Por Claudia Pussetto
Ilustración: @theaustralianboy
Estoy sentada en tercera fila. El centro de congresos siempre me pareció un elefante blanco, con toda esa estructura mal aprovechada. Trato de distraerme en estos pensamientos para no hacer caso a la sensación de tener electricidad en cada terminación nerviosa. La angustia otra vez quiere dejarme sin respiración.
A mi alrededor hay personas de todo tipo, la mayoría muy jóvenes. Paseo la mirada entre las cabezas que alcanzo a ver sin hacer movimientos exagerados y no puedo evitar detenerme en esas chicas de cabellos de colores, cuellos tatuados, piercings atravesándoles la carne. Me provocan una mezcla de fascinación y rechazo: parecen tan dueñas de sus cuerpos y a la vez tan proclives a dañarlos.
Recuerdo por qué estoy acá y se me encoge el estómago. Ramiro.

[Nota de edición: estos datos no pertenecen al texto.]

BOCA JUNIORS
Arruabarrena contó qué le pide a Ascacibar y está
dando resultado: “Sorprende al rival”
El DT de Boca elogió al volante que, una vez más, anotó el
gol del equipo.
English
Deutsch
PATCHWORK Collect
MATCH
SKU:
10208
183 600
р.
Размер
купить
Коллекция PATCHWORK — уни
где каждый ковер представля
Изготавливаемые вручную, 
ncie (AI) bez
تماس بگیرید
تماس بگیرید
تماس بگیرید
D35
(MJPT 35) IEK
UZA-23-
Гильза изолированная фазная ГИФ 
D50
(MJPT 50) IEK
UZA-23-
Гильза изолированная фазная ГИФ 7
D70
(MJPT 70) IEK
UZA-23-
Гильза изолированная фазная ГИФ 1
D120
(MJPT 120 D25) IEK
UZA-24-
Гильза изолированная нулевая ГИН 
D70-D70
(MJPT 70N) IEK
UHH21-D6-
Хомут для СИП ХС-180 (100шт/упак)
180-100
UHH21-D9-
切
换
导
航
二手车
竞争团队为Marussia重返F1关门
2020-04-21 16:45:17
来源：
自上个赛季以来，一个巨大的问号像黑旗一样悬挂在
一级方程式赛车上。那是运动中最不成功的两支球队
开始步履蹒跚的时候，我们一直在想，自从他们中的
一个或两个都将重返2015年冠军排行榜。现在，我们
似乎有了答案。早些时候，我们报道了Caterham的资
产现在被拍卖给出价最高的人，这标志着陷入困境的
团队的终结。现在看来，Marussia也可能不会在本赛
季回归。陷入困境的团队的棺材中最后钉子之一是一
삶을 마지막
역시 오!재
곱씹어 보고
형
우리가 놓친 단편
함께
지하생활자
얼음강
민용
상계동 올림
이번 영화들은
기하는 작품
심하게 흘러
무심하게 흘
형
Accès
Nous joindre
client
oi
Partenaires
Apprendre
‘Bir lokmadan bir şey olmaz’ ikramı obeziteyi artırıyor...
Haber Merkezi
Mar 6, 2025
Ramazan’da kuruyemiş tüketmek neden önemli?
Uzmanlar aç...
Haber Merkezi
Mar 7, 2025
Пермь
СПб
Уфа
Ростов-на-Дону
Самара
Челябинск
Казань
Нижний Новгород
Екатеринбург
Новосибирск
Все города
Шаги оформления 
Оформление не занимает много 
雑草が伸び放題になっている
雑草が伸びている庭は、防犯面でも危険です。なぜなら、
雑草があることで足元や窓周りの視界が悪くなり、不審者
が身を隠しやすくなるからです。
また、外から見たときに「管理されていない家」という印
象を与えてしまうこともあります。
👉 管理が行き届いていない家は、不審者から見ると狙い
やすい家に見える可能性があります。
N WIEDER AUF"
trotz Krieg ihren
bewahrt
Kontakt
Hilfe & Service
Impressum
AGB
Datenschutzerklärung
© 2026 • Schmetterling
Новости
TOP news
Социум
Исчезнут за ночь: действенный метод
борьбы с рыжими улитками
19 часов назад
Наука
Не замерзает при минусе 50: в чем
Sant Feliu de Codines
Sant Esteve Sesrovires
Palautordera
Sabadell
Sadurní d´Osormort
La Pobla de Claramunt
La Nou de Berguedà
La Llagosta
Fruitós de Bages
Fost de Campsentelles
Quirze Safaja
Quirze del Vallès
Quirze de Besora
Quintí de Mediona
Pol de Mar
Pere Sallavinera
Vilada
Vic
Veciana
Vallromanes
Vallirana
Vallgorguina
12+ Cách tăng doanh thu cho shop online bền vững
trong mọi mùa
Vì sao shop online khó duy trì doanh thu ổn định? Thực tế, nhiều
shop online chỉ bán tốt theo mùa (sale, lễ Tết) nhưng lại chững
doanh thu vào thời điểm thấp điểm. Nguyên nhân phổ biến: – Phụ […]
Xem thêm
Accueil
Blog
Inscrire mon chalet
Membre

No. El motivo es mi relación con Ramiro.
O Ramiro.
Mis pensamientos se vuelven grises y confusos. Y sé que se pueden poner peor. ¿Por qué no logro controlar este descenso en mi cabeza si soy una mujer fuerte?
No, era una mujer fuerte.
Tenía claro lo que quería, hacia adónde iba, lo que debía rechazar. Una profesión exitosa, un ex marido que era buena gente y algunos amores que me habían dejado más ganancias que pérdidas.
Hasta la noche en que conocí a Ramiro. Lo vi entrar en la fiesta y no pude dejar de mirarlo; con ese físico equilibrado, esas facciones angulosas. Era idéntico a mi ideal de la belleza masculina. Cuando nos presentaron y lo escuché hablar, me pareció uno de los “vende humo” que ya conocía bien. Pero me duró poco. Fui sintiéndome tan halagada y hermosa ante sus ojos y sus palabras que rechacé mis instintos sociales. Después de todo, ya había pasado demasiados años dejándome guiar por mi cabeza, los cuarenta me parecieron una buena edad para las emociones.
Y sí que fue emocionante. Por poco tiempo. Cuando mis tripas gritaron con fuerza que me fuera, ya estaba atrapada en ese círculo de manipulación. No lo vi venir. Justo yo, que era fuerte y que tenía todo claro. Yo, que pensé que la violencia era un estigma de mujeres con poco amor propio.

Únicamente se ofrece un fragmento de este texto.